## Work required
Look through the data below and count each line where the word "tout" appears. Reply with the count alone.

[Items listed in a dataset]
Start of Block
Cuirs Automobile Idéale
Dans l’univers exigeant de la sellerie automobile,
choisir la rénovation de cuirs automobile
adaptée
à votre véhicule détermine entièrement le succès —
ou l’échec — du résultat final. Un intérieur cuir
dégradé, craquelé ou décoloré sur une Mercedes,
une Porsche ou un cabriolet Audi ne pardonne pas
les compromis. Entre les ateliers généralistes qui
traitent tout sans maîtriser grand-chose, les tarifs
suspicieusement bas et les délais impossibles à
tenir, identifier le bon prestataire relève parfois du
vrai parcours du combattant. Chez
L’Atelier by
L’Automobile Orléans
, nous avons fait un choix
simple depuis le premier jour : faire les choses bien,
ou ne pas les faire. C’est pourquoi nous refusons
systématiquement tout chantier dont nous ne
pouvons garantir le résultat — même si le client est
End of Block
Start of Block
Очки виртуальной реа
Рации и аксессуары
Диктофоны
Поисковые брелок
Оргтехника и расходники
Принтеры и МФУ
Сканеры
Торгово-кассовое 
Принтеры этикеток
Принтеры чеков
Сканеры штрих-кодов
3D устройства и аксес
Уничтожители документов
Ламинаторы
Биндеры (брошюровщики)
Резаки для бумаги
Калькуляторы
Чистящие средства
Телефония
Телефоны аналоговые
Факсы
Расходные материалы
End of Block
## Task answer
2